Items from a data source:
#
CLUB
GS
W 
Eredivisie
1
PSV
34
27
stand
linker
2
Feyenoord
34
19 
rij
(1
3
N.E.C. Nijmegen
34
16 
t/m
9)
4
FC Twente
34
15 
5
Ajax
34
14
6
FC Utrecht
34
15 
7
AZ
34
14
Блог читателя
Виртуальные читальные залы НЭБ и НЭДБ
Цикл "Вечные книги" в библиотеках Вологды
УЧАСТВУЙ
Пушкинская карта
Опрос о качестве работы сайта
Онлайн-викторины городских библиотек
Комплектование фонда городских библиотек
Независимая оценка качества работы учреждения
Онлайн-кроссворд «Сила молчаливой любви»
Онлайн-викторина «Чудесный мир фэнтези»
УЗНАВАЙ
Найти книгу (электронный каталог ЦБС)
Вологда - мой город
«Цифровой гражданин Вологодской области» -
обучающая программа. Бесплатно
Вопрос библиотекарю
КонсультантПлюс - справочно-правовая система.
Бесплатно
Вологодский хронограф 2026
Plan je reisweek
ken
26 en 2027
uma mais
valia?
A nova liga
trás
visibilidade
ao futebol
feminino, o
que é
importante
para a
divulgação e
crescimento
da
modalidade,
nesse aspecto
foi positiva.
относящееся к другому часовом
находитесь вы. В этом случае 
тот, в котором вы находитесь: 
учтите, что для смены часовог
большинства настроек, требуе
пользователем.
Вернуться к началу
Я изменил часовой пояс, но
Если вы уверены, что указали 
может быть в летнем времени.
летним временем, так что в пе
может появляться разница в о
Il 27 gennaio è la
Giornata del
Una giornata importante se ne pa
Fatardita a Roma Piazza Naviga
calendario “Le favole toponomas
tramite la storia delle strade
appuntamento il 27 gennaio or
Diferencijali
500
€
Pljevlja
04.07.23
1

* _Task description_
A verbatim transcription is needed of the lines above, starting at the line with "относящееся к другому часовом" and ending at the line with "Diferencijali", both included, and of nothing else.

* _Task result_
относящееся к другому часовом
находитесь вы. В этом случае 
тот, в котором вы находитесь: 
учтите, что для смены часовог
большинства настроек, требуе
пользователем.
Вернуться к началу
Я изменил часовой пояс, но
Если вы уверены, что указали 
может быть в летнем времени.
летним временем, так что в пе
может появляться разница в о
Il 27 gennaio è la
Giornata del
Una giornata importante se ne pa
Fatardita a Roma Piazza Naviga
calendario “Le favole toponomas
tramite la storia delle strade
appuntamento il 27 gennaio or
Diferencijali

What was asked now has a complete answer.